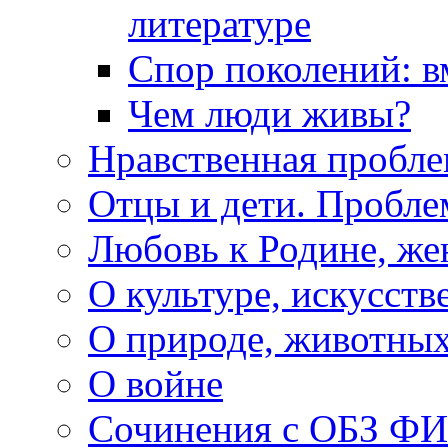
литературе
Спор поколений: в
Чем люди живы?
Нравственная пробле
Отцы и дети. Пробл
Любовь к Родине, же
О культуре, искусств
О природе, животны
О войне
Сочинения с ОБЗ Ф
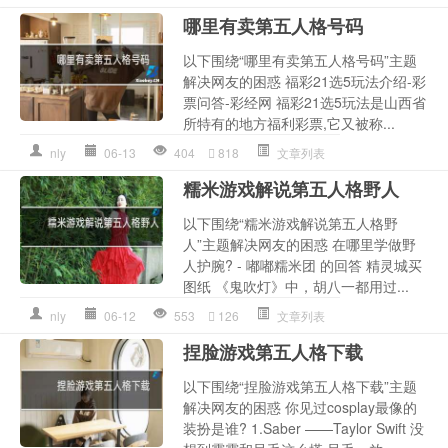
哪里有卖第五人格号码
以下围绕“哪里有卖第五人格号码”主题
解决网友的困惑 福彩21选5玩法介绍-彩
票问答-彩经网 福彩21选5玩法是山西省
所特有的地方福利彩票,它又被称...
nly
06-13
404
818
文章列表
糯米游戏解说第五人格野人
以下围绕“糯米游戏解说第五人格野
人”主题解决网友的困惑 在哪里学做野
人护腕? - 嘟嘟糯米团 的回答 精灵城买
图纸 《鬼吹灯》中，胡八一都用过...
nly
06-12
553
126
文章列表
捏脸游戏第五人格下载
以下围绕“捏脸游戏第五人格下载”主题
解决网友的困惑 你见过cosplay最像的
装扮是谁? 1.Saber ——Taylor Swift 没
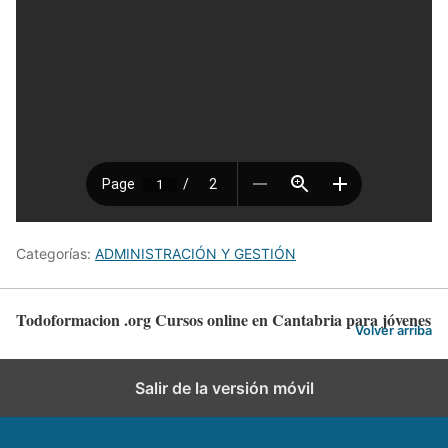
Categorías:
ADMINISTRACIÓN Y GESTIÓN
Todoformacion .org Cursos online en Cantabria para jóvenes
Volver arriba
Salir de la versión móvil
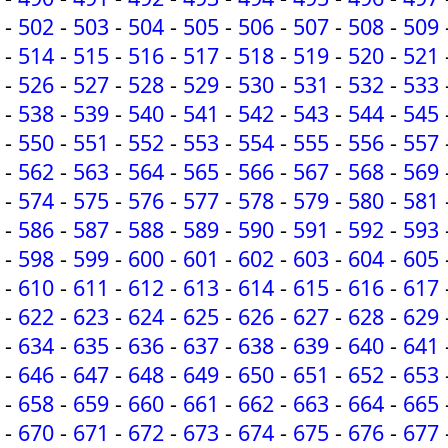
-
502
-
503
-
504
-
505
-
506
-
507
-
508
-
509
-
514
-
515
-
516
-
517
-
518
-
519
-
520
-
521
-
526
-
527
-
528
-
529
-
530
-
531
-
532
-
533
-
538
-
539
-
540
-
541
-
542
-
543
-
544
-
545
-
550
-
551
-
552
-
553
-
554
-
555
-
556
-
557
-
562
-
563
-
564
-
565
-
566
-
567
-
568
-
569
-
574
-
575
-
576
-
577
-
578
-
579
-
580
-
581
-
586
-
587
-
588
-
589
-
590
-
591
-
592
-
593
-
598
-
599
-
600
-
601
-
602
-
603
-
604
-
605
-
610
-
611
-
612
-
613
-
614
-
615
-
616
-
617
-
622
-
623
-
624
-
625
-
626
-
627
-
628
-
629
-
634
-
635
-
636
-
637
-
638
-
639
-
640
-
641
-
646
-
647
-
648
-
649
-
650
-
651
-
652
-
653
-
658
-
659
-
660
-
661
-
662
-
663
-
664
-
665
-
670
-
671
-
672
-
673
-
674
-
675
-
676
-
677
--
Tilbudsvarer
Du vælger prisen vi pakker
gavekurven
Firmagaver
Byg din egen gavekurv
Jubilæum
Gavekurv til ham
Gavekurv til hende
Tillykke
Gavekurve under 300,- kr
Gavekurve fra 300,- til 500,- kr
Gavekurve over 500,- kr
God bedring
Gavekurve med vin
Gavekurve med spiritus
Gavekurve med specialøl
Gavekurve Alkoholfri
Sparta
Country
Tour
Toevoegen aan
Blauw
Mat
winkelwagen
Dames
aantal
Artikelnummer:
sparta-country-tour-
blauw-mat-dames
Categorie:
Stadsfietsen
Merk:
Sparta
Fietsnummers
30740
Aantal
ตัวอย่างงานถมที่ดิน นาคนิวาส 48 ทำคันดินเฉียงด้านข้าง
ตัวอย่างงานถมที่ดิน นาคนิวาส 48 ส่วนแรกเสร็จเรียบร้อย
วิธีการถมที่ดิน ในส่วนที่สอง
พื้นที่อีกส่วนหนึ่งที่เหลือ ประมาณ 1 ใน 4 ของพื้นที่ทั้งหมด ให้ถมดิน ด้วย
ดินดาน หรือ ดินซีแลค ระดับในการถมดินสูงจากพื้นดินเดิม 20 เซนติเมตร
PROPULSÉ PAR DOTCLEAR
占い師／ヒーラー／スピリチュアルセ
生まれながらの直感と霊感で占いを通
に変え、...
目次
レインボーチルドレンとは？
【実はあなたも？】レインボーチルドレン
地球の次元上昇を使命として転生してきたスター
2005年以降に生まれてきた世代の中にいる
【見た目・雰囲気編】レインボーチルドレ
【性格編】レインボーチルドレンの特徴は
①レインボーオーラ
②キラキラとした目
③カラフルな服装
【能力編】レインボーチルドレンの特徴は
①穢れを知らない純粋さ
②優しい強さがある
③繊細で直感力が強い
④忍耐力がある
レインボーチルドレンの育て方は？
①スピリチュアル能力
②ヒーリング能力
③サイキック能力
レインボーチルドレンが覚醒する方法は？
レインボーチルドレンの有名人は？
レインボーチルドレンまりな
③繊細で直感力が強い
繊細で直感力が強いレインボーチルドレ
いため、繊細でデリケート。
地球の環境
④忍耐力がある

_REQUIRED ACTION_
Every line above with the word "以下围绕" belongs in the answer, copied as written.

_WRITTEN SOLUTION_
以下围绕“哪里有卖第五人格号码”主题
以下围绕“糯米游戏解说第五人格野
以下围绕“捏脸游戏第五人格下载”主题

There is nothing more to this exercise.